[[ GIVEN ENTRIES open ]]

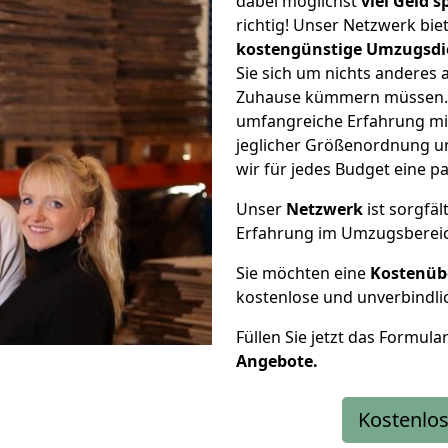
dabei möglichst
viel Geld 
richtig! Unser Netzwerk bi
kostengünstige Umzugsdi
Sie sich um nichts anderes 
Zuhause kümmern müssen. W
umfangreiche Erfahrung mi
jeglicher Größenordnung u
wir für jedes Budget eine 
Unser
Netzwerk
ist sorgfäl
Erfahrung im Umzugsberei
Sie möchten eine
Kostenüb
kostenlose und unverbindli
Füllen Sie jetzt das Formula
Angebote.
Kostenlos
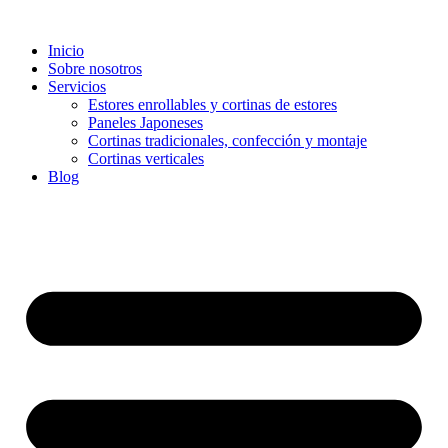
Inicio
Sobre nosotros
Servicios
Estores enrollables y cortinas de estores
Paneles Japoneses
Cortinas tradicionales, confección y montaje
Cortinas verticales
Blog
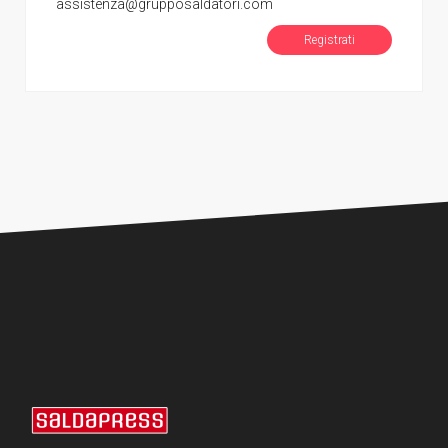
assistenza@grupposaldatori.com
Registrati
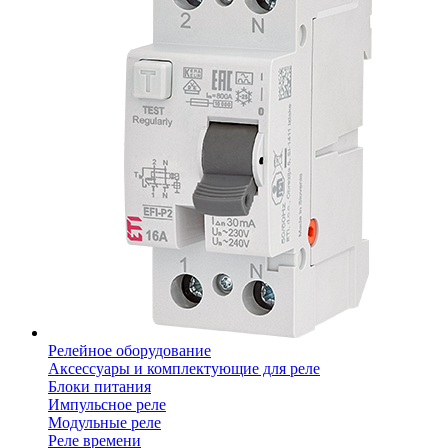
Релейное оборудование
Аксессуары и комплектующие для реле
Блоки питания
Импульсное реле
Модульные реле
Реле времени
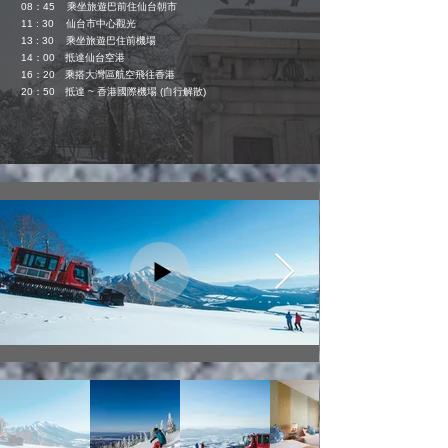
08：45 乘坐旅遊巴前住仙台朝市
11 : 30 仙台市中心觀光
13 : 30 乘坐旅遊巴住前機場
14：00
抵達
仙台空港
16：20 乘搭大灣區航空飛往香港
20：50
抵達 ~
香港國際機場 (自行解散)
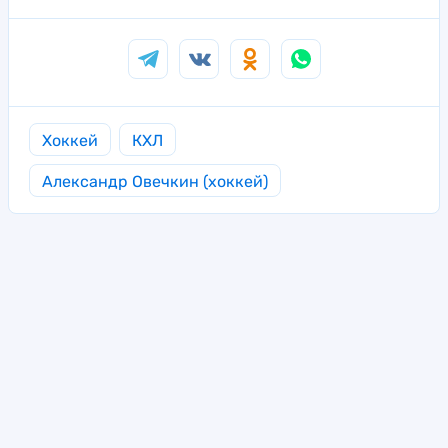
Хоккей
КХЛ
Александр Овечкин (хоккей)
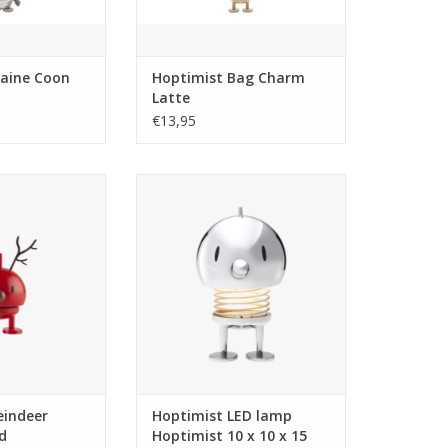
adeau-idee voor
TOEVOEGEN AAN WINKELWAGEN
e van katten
N WINKELWAGEN
aine Coon
Hoptimist Bag Charm
Latte
€13,95
nmutsen,
Laat de prachtige Hoptimist LED-
n, rendieren en
lamp de kamer vullen met licht,
en. Vreugde,
kleur en gezelligheid, waar je
chting. Kerstmis
hem ook neerzet. Of je hem nu
jke feest van de
neerzet op je bureau, je favoriete
n onze kerst-
hoekje of je nachtkastje, de lamp
len ongetwijfeld
brengt vreugde in huis - zonder
rspreiden tijdens
gedoe met kabels. Dankzij de
estdagen. Ze zijn
TOEVOEGEN AAN WINKELWAGEN
N WINKELWAGEN
eindeer
Hoptimist LED lamp
d
Hoptimist 10 x 10 x 15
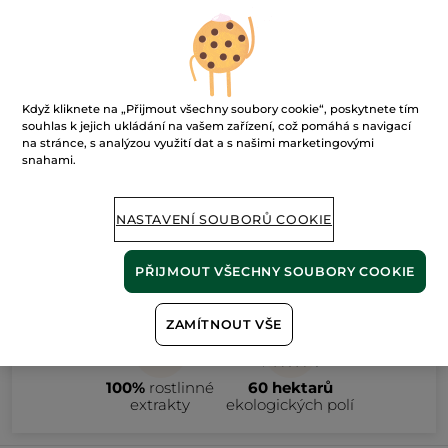
nalezeno 42
produktů
Když kliknete na „Přijmout všechny soubory cookie“, poskytnete tím
souhlas k jejich ukládání na vašem zařízení, což pomáhá s navigací
FILTROVAT
TŘÍDIT PODLE
na stránce, s analýzou využití dat a s našimi marketingovými
snahami.
NASTAVENÍ SOUBORŮ COOKIE
PŘIJMOUT VŠECHNY SOUBORY COOKIE
ZAMÍTNOUT VŠE
100%
rostlinné
60 hektarů
extrakty
ekologických polí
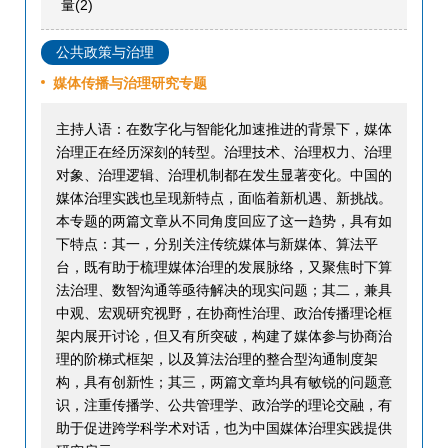
量(
2
)
公共政策与治理
媒体传播与治理研究专题
主持人语：在数字化与智能化加速推进的背景下，媒体
治理正在经历深刻的转型。治理技术、治理权力、治理
对象、治理逻辑、治理机制都在发生显著变化。中国的
媒体治理实践也呈现新特点，面临着新机遇、新挑战。
本专题的两篇文章从不同角度回应了这一趋势，具有如
下特点：其一，分别关注传统媒体与新媒体、算法平
台，既有助于梳理媒体治理的发展脉络，又聚焦时下算
法治理、数智沟通等亟待解决的现实问题；其二，兼具
中观、宏观研究视野，在协商性治理、政治传播理论框
架内展开讨论，但又有所突破，构建了媒体参与协商治
理的阶梯式框架，以及算法治理的整合型沟通制度架
构，具有创新性；其三，两篇文章均具有敏锐的问题意
识，注重传播学、公共管理学、政治学的理论交融，有
助于促进跨学科学术对话，也为中国媒体治理实践提供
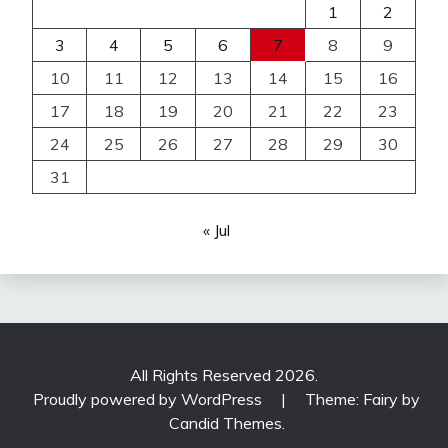
1
2
3
4
5
6
7
8
9
10
11
12
13
14
15
16
17
18
19
20
21
22
23
24
25
26
27
28
29
30
31
« Jul
All Rights Reserved 2026.
Proudly powered by WordPress
|
Theme: Fairy by
Candid Themes
.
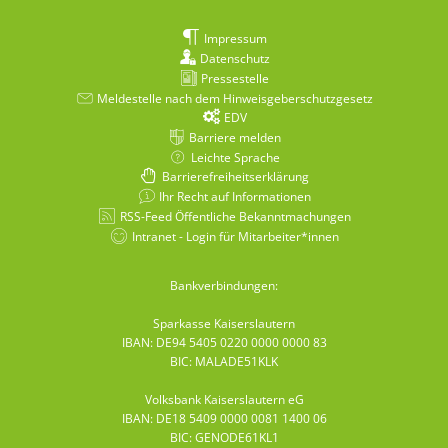
Impressum
Datenschutz
Pressestelle
Meldestelle nach dem Hinweisgeberschutzgesetz
EDV
Barriere melden
Leichte Sprache
Barrierefreiheitserklärung
Ihr Recht auf Informationen
RSS-Feed Öffentliche Bekanntmachungen
Intranet - Login für Mitarbeiter*innen
Bankverbindungen:
Sparkasse Kaiserslautern
IBAN: DE94 5405 0220 0000 0000 83
BIC: MALADE51KLK
Volksbank Kaiserslautern eG
IBAN: DE18 5409 0000 0081 1400 06
BIC: GENODE61KL1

[[ GIVEN ENTRIES closed ]]

WHAT THE TASK REQUIRES
Write out the records exactly. Do not carry the pictures over.

WRITTEN SOLUTION
dabei möglichst
viel Geld 
richtig! Unser Netzwerk bi
kostengünstige Umzugsdi
Sie sich um nichts anderes 
Zuhause kümmern müssen. W
umfangreiche Erfahrung mi
jeglicher Größenordnung u
wir für jedes Budget eine 
Unser
Netzwerk
ist sorgfäl
Erfahrung im Umzugsberei
Sie möchten eine
Kostenüb
kostenlose und unverbindli
Füllen Sie jetzt das Formula
Angebote.
Kostenlos
Inicio
Sobre nosotros
Servicios
Estores enrollables y cortinas de estores
Paneles Japoneses
Cortinas tradicionales, confección y montaje
Cortinas verticales
Blog
assistenza@grupposaldatori.com
Registrati
Релейное оборудование
Аксессуары и комплектующие для реле
Блоки питания
Импульсное реле
Модульные реле
Реле времени
08：45 乘坐旅遊巴前住仙台朝市
11 : 30 仙台市中心觀光
13 : 30 乘坐旅遊巴住前機場
14：00
抵達
仙台空港
16：20 乘搭大灣區航空飛往香港
20：50
抵達 ~
香港國際機場 (自行解散)
Хоккей
КХЛ
Александр Овечкин (хоккей)
adeau-idee voor
TOEVOEGEN AAN WINKELWAGEN
e van katten
N WINKELWAGEN
aine Coon
Hoptimist Bag Charm
Latte
€13,95
nmutsen,
Laat de prachtige Hoptimist LED-
n, rendieren en
lamp de kamer vullen met licht,
en. Vreugde,
kleur en gezelligheid, waar je
chting. Kerstmis
hem ook neerzet. Of je hem nu
jke feest van de
neerzet op je bureau, je favoriete
n onze kerst-
hoekje of je nachtkastje, de lamp
len ongetwijfeld
brengt vreugde in huis - zonder
rspreiden tijdens
gedoe met kabels. Dankzij de
estdagen. Ze zijn
TOEVOEGEN AAN WINKELWAGEN
N WINKELWAGEN
eindeer
Hoptimist LED lamp
d
Hoptimist 10 x 10 x 15
nalezeno 42
produktů
Když kliknete na „Přijmout všechny soubory cookie“, poskytnete tím
souhlas k jejich ukládání na vašem zařízení, což pomáhá s navigací
FILTROVAT
TŘÍDIT PODLE
na stránce, s analýzou využití dat a s našimi marketingovými
snahami.
NASTAVENÍ SOUBORŮ COOKIE
PŘIJMOUT VŠECHNY SOUBORY COOKIE
ZAMÍTNOUT VŠE
100%
rostlinné
60 hektarů
extrakty
ekologických polí
量(
2
)
公共政策与治理
媒体传播与治理研究专题
主持人语：在数字化与智能化加速推进的背景下，媒体
治理正在经历深刻的转型。治理技术、治理权力、治理
对象、治理逻辑、治理机制都在发生显著变化。中国的
媒体治理实践也呈现新特点，面临着新机遇、新挑战。
本专题的两篇文章从不同角度回应了这一趋势，具有如
下特点：其一，分别关注传统媒体与新媒体、算法平
台，既有助于梳理媒体治理的发展脉络，又聚焦时下算
法治理、数智沟通等亟待解决的现实问题；其二，兼具
中观、宏观研究视野，在协商性治理、政治传播理论框
架内展开讨论，但又有所突破，构建了媒体参与协商治
理的阶梯式框架，以及算法治理的整合型沟通制度架
构，具有创新性；其三，两篇文章均具有敏锐的问题意
识，注重传播学、公共管理学、政治学的理论交融，有
助于促进跨学科学术对话，也为中国媒体治理实践提供
1
2
3
4
5
6
7
8
9
10
11
12
13
14
15
16
17
18
19
20
21
22
23
24
25
26
27
28
29
30
31
« Jul
All Rights Reserved 2026.
Proudly powered by WordPress
|
Theme: Fairy by
Candid Themes
.
Impressum
Datenschutz
Pressestelle
Meldestelle nach dem Hinweisgeberschutzgesetz
EDV
Barriere melden
Leichte Sprache
Barrierefreiheitserklärung
Ihr Recht auf Informationen
RSS-Feed Öffentliche Bekanntmachungen
Intranet - Login für Mitarbeiter*innen
Bankverbindungen:
Sparkasse Kaiserslautern
IBAN: DE94 5405 0220 0000 0000 83
BIC: MALADE51KLK
Volksbank Kaiserslautern eG
IBAN: DE18 5409 0000 0081 1400 06
BIC: GENODE61KL1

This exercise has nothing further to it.